Chipotle Mexican Grill has achieved its goal of moving to only non-GMO ingredients to make all of the food in its U.S. restaurants — including all of the food at its Asian restaurant concept, ShopHouse Southeast Asian Kitchen. The company is now actively developing new recipes for its tortillas, which are the only food items on its menu that include any artificial additives.

GMOs, or genetically modified organisms, are crops that have had specific changes introduced to their DNA that don’t occur naturally, using the science of genetic engineering. GMOs are common in the American food system. According to the USDA National Agricultural Statistics Service, 94% of corn and 93% of soybeans grown in this country came from GMO strains in 2014. As a result, more than 80% of foods consumed in the U.S. contain genetically modified ingredients, by some estimates, making it very difficult for consumers to avoid GMO ingredients in restaurants or in food purchased in grocery stores.
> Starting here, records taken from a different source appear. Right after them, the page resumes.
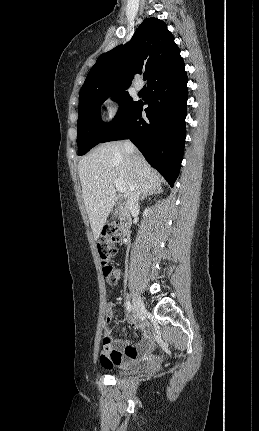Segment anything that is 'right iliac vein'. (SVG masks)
Segmentation results:
<instances>
[{"label": "right iliac vein", "instance_id": "obj_1", "mask_svg": "<svg viewBox=\"0 0 259 431\" xmlns=\"http://www.w3.org/2000/svg\"><path fill=\"white\" fill-rule=\"evenodd\" d=\"M144 311H145V306L142 299L137 294H134V297H133L134 318L138 319L143 314Z\"/></svg>", "mask_w": 259, "mask_h": 431}]
</instances>
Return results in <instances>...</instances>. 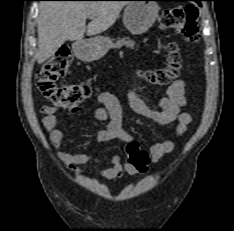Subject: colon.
I'll return each instance as SVG.
<instances>
[{"instance_id":"5ec220e1","label":"colon","mask_w":234,"mask_h":231,"mask_svg":"<svg viewBox=\"0 0 234 231\" xmlns=\"http://www.w3.org/2000/svg\"><path fill=\"white\" fill-rule=\"evenodd\" d=\"M163 28L175 29L189 41L195 42L199 36L198 10L191 4L178 5L164 11L160 17ZM71 54L68 49L59 51L49 59L35 74V82L42 94L58 109H73L92 95L89 84L57 85L58 79L64 77L70 67ZM181 68V56L175 44L168 46L167 66L146 72V78L158 85H167L176 79ZM129 163L136 170L146 171L149 156L135 141L126 146Z\"/></svg>"}]
</instances>
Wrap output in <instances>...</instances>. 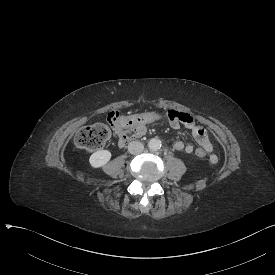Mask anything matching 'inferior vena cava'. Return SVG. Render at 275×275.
Masks as SVG:
<instances>
[{
    "label": "inferior vena cava",
    "mask_w": 275,
    "mask_h": 275,
    "mask_svg": "<svg viewBox=\"0 0 275 275\" xmlns=\"http://www.w3.org/2000/svg\"><path fill=\"white\" fill-rule=\"evenodd\" d=\"M144 150V145L140 141H132L128 145L129 153L137 155L142 153Z\"/></svg>",
    "instance_id": "obj_1"
}]
</instances>
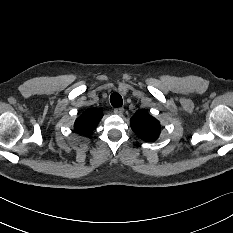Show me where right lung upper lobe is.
<instances>
[{
	"label": "right lung upper lobe",
	"mask_w": 233,
	"mask_h": 233,
	"mask_svg": "<svg viewBox=\"0 0 233 233\" xmlns=\"http://www.w3.org/2000/svg\"><path fill=\"white\" fill-rule=\"evenodd\" d=\"M103 113L97 109H87L80 117L77 118L74 128L81 135H86L95 130Z\"/></svg>",
	"instance_id": "1"
}]
</instances>
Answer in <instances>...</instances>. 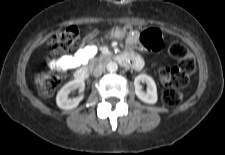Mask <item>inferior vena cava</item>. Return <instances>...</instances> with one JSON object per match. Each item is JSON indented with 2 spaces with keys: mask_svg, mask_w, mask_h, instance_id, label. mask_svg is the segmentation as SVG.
I'll return each instance as SVG.
<instances>
[{
  "mask_svg": "<svg viewBox=\"0 0 225 155\" xmlns=\"http://www.w3.org/2000/svg\"><path fill=\"white\" fill-rule=\"evenodd\" d=\"M105 71V65L104 64H99L97 65L94 70H93V75L95 77H99L102 75V73Z\"/></svg>",
  "mask_w": 225,
  "mask_h": 155,
  "instance_id": "inferior-vena-cava-1",
  "label": "inferior vena cava"
}]
</instances>
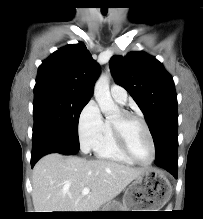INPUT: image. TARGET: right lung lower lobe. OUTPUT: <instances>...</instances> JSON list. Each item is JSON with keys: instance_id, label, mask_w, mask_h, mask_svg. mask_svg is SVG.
<instances>
[{"instance_id": "1", "label": "right lung lower lobe", "mask_w": 203, "mask_h": 219, "mask_svg": "<svg viewBox=\"0 0 203 219\" xmlns=\"http://www.w3.org/2000/svg\"><path fill=\"white\" fill-rule=\"evenodd\" d=\"M53 144L47 141H39L33 143L32 154H31V167L44 155L52 153L54 150Z\"/></svg>"}]
</instances>
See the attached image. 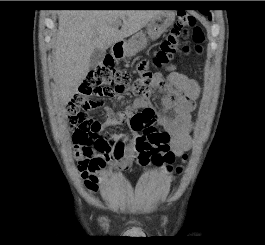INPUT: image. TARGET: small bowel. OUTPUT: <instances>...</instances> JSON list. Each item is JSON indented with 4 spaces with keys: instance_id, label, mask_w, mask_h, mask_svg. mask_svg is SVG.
<instances>
[{
    "instance_id": "1",
    "label": "small bowel",
    "mask_w": 265,
    "mask_h": 245,
    "mask_svg": "<svg viewBox=\"0 0 265 245\" xmlns=\"http://www.w3.org/2000/svg\"><path fill=\"white\" fill-rule=\"evenodd\" d=\"M155 84L162 96L163 112L154 109L149 100L143 97L136 98L132 106L116 113L108 107L105 108L106 121L100 125L99 132L122 142L125 146L123 154L118 156L108 150L87 148L75 141L74 154L78 161V172L89 192L98 191L107 176L108 167L116 170L129 168L134 144L129 142L124 134H109L107 128L127 122L136 111L151 113L156 121L169 131L170 150L175 156H182L192 147L191 112L200 91L198 82L171 66L165 77H156Z\"/></svg>"
}]
</instances>
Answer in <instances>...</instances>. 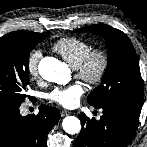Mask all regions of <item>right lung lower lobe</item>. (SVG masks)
Wrapping results in <instances>:
<instances>
[{"label":"right lung lower lobe","mask_w":147,"mask_h":147,"mask_svg":"<svg viewBox=\"0 0 147 147\" xmlns=\"http://www.w3.org/2000/svg\"><path fill=\"white\" fill-rule=\"evenodd\" d=\"M19 107L0 105V147H46L47 134L59 121V110L42 105L37 115L22 116Z\"/></svg>","instance_id":"obj_1"}]
</instances>
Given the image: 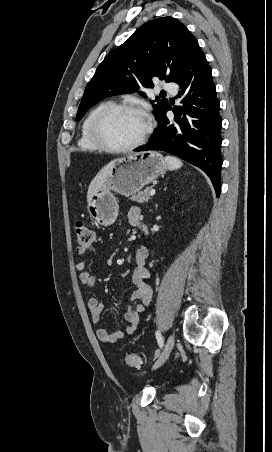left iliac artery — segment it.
<instances>
[{"instance_id":"obj_1","label":"left iliac artery","mask_w":272,"mask_h":452,"mask_svg":"<svg viewBox=\"0 0 272 452\" xmlns=\"http://www.w3.org/2000/svg\"><path fill=\"white\" fill-rule=\"evenodd\" d=\"M156 339L160 347L163 346V337L159 331H156Z\"/></svg>"}]
</instances>
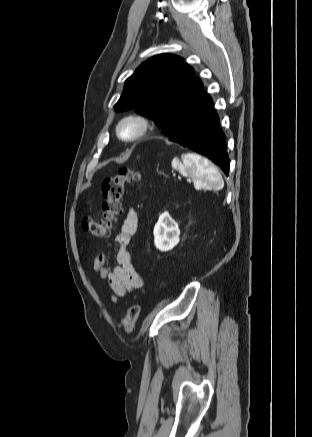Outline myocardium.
Instances as JSON below:
<instances>
[{
	"mask_svg": "<svg viewBox=\"0 0 312 437\" xmlns=\"http://www.w3.org/2000/svg\"><path fill=\"white\" fill-rule=\"evenodd\" d=\"M130 122H133L137 125V130L134 134L126 136L123 134V127ZM149 128L150 122L146 116L139 113H131L125 115L119 120L116 126V133L121 140L126 142H134L145 136Z\"/></svg>",
	"mask_w": 312,
	"mask_h": 437,
	"instance_id": "obj_1",
	"label": "myocardium"
}]
</instances>
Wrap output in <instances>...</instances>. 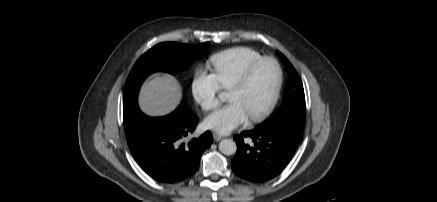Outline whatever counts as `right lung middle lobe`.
I'll return each instance as SVG.
<instances>
[{
  "mask_svg": "<svg viewBox=\"0 0 437 202\" xmlns=\"http://www.w3.org/2000/svg\"><path fill=\"white\" fill-rule=\"evenodd\" d=\"M209 42L199 45H186L175 42L160 43L144 53L133 66L125 83L123 94V117L127 131L141 114L137 104L140 86L153 72L163 71L171 74L184 71L209 46ZM188 108L184 99L180 106Z\"/></svg>",
  "mask_w": 437,
  "mask_h": 202,
  "instance_id": "1",
  "label": "right lung middle lobe"
}]
</instances>
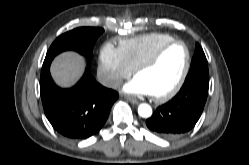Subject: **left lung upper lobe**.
<instances>
[{"label": "left lung upper lobe", "mask_w": 249, "mask_h": 165, "mask_svg": "<svg viewBox=\"0 0 249 165\" xmlns=\"http://www.w3.org/2000/svg\"><path fill=\"white\" fill-rule=\"evenodd\" d=\"M194 76L209 77L207 59L205 57L203 49L198 43L196 44V52L193 56L190 71L186 79Z\"/></svg>", "instance_id": "5c2ea615"}]
</instances>
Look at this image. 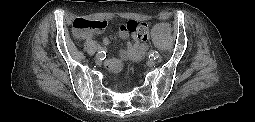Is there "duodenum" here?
<instances>
[{
  "instance_id": "obj_1",
  "label": "duodenum",
  "mask_w": 255,
  "mask_h": 122,
  "mask_svg": "<svg viewBox=\"0 0 255 122\" xmlns=\"http://www.w3.org/2000/svg\"><path fill=\"white\" fill-rule=\"evenodd\" d=\"M81 39H83V40H91V38H85V39H84V38H81Z\"/></svg>"
}]
</instances>
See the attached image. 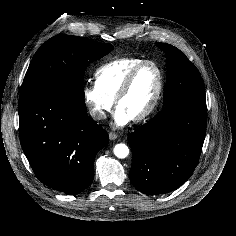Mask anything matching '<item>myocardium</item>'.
Returning <instances> with one entry per match:
<instances>
[{"label":"myocardium","mask_w":236,"mask_h":236,"mask_svg":"<svg viewBox=\"0 0 236 236\" xmlns=\"http://www.w3.org/2000/svg\"><path fill=\"white\" fill-rule=\"evenodd\" d=\"M146 65H152L155 67V69L158 72V87L156 90V93L154 95V98L149 105V107L142 112L141 114L135 116L132 118L134 122H141L143 120H146L149 118L157 109V107L160 104L163 91H164V84H165V75L162 67L154 60H144L141 63H139L137 66H135L126 76L124 79L116 97H115V105L118 107L119 102L124 98V96L128 93L129 89L132 86V83L138 74V72Z\"/></svg>","instance_id":"myocardium-1"}]
</instances>
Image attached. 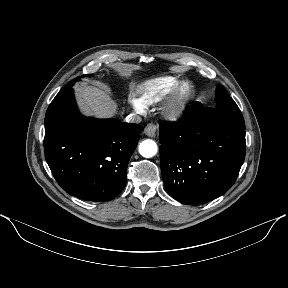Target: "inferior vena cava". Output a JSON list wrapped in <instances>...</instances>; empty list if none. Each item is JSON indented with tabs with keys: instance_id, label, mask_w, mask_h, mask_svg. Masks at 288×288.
Listing matches in <instances>:
<instances>
[{
	"instance_id": "602c4592",
	"label": "inferior vena cava",
	"mask_w": 288,
	"mask_h": 288,
	"mask_svg": "<svg viewBox=\"0 0 288 288\" xmlns=\"http://www.w3.org/2000/svg\"><path fill=\"white\" fill-rule=\"evenodd\" d=\"M125 120L126 122L140 123L142 121V118L139 115L132 113V114H129Z\"/></svg>"
}]
</instances>
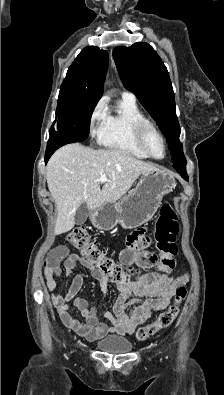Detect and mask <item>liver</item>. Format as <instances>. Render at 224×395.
<instances>
[{
    "label": "liver",
    "mask_w": 224,
    "mask_h": 395,
    "mask_svg": "<svg viewBox=\"0 0 224 395\" xmlns=\"http://www.w3.org/2000/svg\"><path fill=\"white\" fill-rule=\"evenodd\" d=\"M154 165L117 149H92L78 143L58 149L47 164V184L55 201V235L70 231L76 210L86 203L94 211L105 203L117 202L137 178L156 170ZM106 181L101 189L100 177Z\"/></svg>",
    "instance_id": "1"
}]
</instances>
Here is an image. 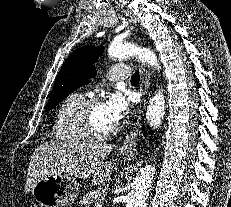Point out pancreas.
I'll list each match as a JSON object with an SVG mask.
<instances>
[{"instance_id": "cf45deb5", "label": "pancreas", "mask_w": 231, "mask_h": 207, "mask_svg": "<svg viewBox=\"0 0 231 207\" xmlns=\"http://www.w3.org/2000/svg\"><path fill=\"white\" fill-rule=\"evenodd\" d=\"M104 198V193L101 189L92 190L86 193L80 200L79 204L84 207H89L95 203H102Z\"/></svg>"}]
</instances>
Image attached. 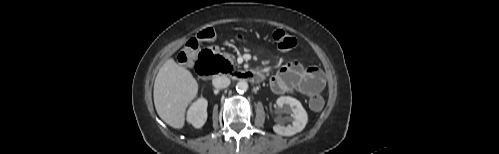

“There is a lot of debate about genetically modified foods,” said Steve Ells, founder, chairman and co-CEO of Chipotle. “Though many countries have already restricted or banned the use of GMO crops, it’s clear that a lot of research is still needed before we can truly understand all of the implications of widespread GMO cultivation and consumption. While that debate continues, we decided to move to non-GMO ingredients.”

Chipotle became the first national restaurant company to voluntarily disclose GMO ingredients in its food in March 2013, and pledged at that time to move to non-GMO ingredients for all of its food. Most of the company’s use of genetically modified ingredients was tied to soybean oil, which it used to cook chips and taco shells, and in a number of recipes (such as the adobo rub it uses for grilled chicken and steak) and for cooking (both on its grills and for use in saut√© pans). Corn and flour tortillas also included some GMO ingredients.

Chipotle suppliers planted non-GMO corn varieties to meet Chipotle’s needs for corn tortillas, and the company replaced soybean oil with sunflower oil to cook its chips and taco shells, and with rice bran oil for other recipes and uses. Both oils are extracted from crops for which there are no commercially available genetically modified varieties. Other GMO ingredients in tortillas were replaced with non-GMO alternatives.

While GMO advocates point to higher costs associated with producing non-GMO foods, Chipotle’s move to non-GMO ingredients did not result in significantly higher ingredient costs for the company, and it did not raise prices resulting from its move to non-GMO ingredients.

Tortillas are the only food item on Chipotle’s menu that contains any additives, which include a minimal number of preservatives and dough conditioners. While the company has made significant strides in reducing the number of additives in its tortillas, it is now embarking on a quest to eliminate all of the remaining additives. The goal is to achieve a simple recipe with only a few ingredients, much like tortillas made in more traditional ways that include only wheat flour, oil, water, salt and a starter for flour tortillas, for example.